The new USMCA (United States-Mexico-Canada Agreement) trade deal is met with enthusiasm in the US and Canada, however, its third participant isn’t quite happy about it: to rebut claims and accusations, Mexico’s deputy foreign minister, Jesus Seade, claimed that he’s not going to allow foreign labor inspectors inside the country.
Seade took it on his personal Twitter account to criticize some of the provisions that were included in the USMCA agreement, including the new labor requirements for Mexico. He even capitalized on that in an explicit, Trump-like tweet: “NO INSPECTORS”.
The new North American trade deal
In an attempt to overhaul the quarter-century-old NAFTA (the North American Free Trade Agreement), the three North American countries signed a new trade deal on Thursday, December 11. The top representatives from Canada, the United States, and Mexico attended a ceremony in Mexico City, where the agreement was signed.

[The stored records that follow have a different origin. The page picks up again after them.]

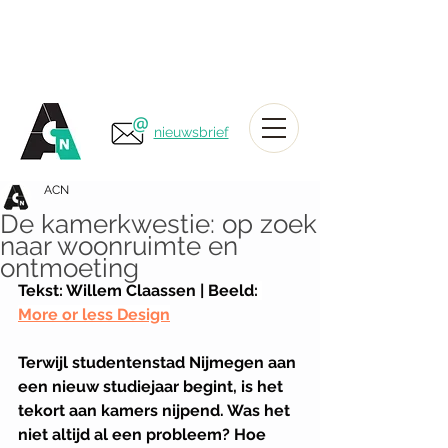
nieuwsbrief
ACN
De kamerkwestie: op zoek
naar woonruimte en
ontmoeting
Tekst: Willem Claassen | Beeld:
More or less Design
Terwijl studentenstad Nijmegen aan 
een nieuw studiejaar begint, is het 
tekort aan kamers nijpend. Was het 
niet altijd al een probleem? Hoe 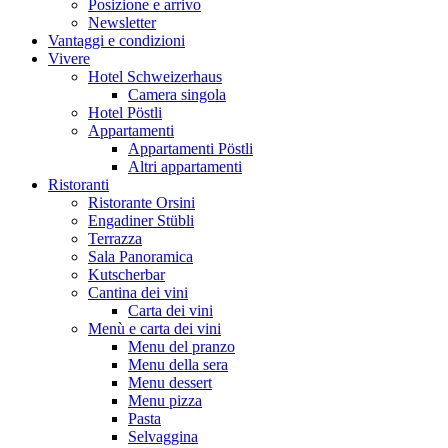
Posizione e arrivo
Newsletter
Vantaggi e condizioni
Vivere
Hotel Schweizerhaus
Camera singola
Hotel Pöstli
Appartamenti
Appartamenti Pöstli
Altri appartamenti
Ristoranti
Ristorante Orsini
Engadiner Stübli
Terrazza
Sala Panoramica
Kutscherbar
Cantina dei vini
Carta dei vini
Menù e carta dei vini
Menu del pranzo
Menu della sera
Menu dessert
Menu pizza
Pasta
Selvaggina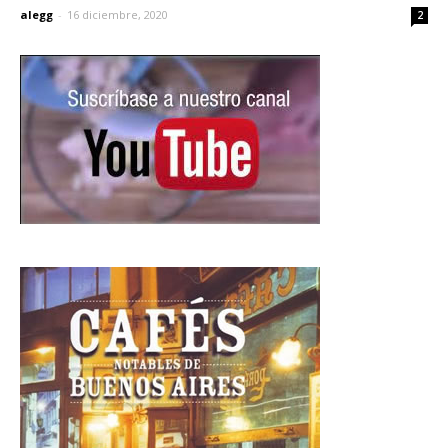
alegg
-
16 diciembre, 2020
2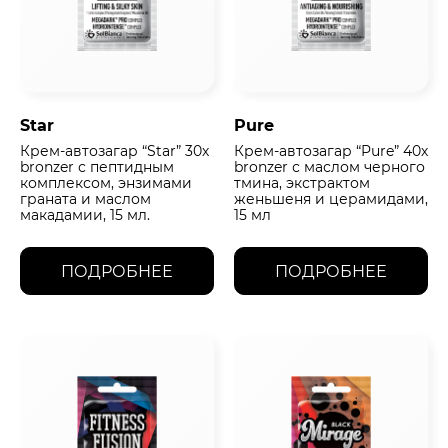
Star
Pure
Крем-автозагар “Star” 30х
Крем-автозагар “Pure” 40х
bronzer с пептидным
bronzer с маслом черного
комплексом, энзимами
тмина, экстрактом
граната и маслом
женьшеня и церамидами,
макадамии, 15 мл.
15 мл
ПОДРОБНЕЕ
ПОДРОБНЕЕ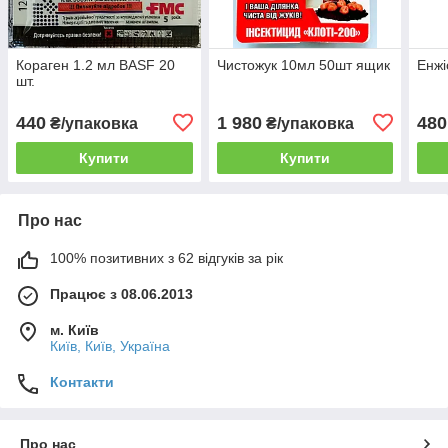
Кораген 1.2 мл BASF 20
Чистожук 10мл 50шт ящик
Енжі
шт.
440
1 980
480
₴/упаковка
₴/упаковка
Купити
Купити
Про нас
100% позитивних з 62 відгуків за рік
Працює з 08.06.2013
м. Київ
Київ, Київ, Україна
Контакти
Про нас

While Thursday’s ceremony was a success, it wasn’t the first time the three countries sat together to close the deal. Last year, the same USMCA agreement was supposed to be signed, however, the Democrats controlling the U.S. House of Representatives, suspended the process. They insisted on stricter labor and environmental provisions in the agreement that would be enforced in all members, but especially, in Mexico.

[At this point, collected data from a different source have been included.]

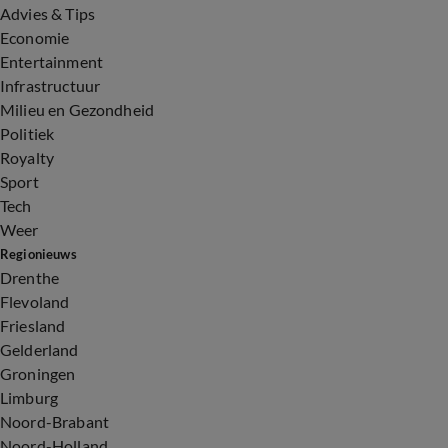
Advies & Tips
Economie
Entertainment
Infrastructuur
Milieu en Gezondheid
Politiek
Royalty
Sport
Tech
Weer
Regionieuws
Drenthe
Flevoland
Friesland
Gelderland
Groningen
Limburg
Noord-Brabant
Noord-Holland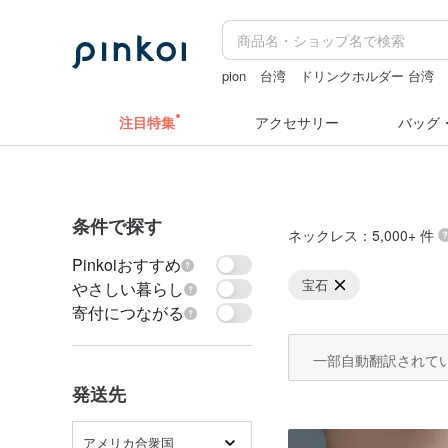
pion
台湾
ドリンクホルダー 台湾
水着
注目特集
アクセサリー
バッグ
条件で探す
ネックレス
：5,000+ 件
Pinkoiおすすめ
宝石
やさしい暮らし
寄付につながる
一部自動翻訳されて
発送先
アメリカ合衆国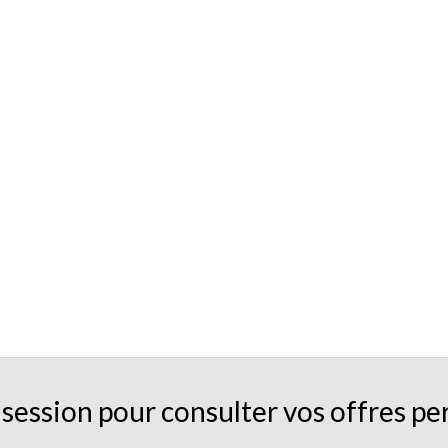
session pour consulter vos offres pe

While these delays threatened the whole deal in some cases, the Trump administration, Democrats, and Mexico agreed on adding several clauses in the requirements. But as it turns out, the three members have different opinions about them.
The US and Canada want to create an independent labor inspection body with members from each country. The inspectors will check the labor conditions in Mexico and enforce stricter compliance with the USMCA requirements.
However, according to Seade, it’s a direct violation of the country’s independence. He believes that only “legitimate” method to enforce these provisions is by embedding them into the US’s, Canada’s, and Mexico’s respective laws.
The current law was Seade’s main stress in a series of tweets addressing the issue of labor inspectors. In a three-day period, from Thursday to Sunday, Seade was called many things from his opponent, including “traitor”, for accepting foreign inspectors in the country. His tweets were a direct response to those accusations, claiming that he’ll do anything, even go to the United States, to change the minds of his U.S. and Canadian counterparts.
With NAFTA being effectively replaced by USMCA, the three North American countries expect to have fairer trade deals regarding steel, coal, manufacturing, and other production material. The deal also regulates the import quotas from China which, of course, has been the main goal for Trump administration for three years now.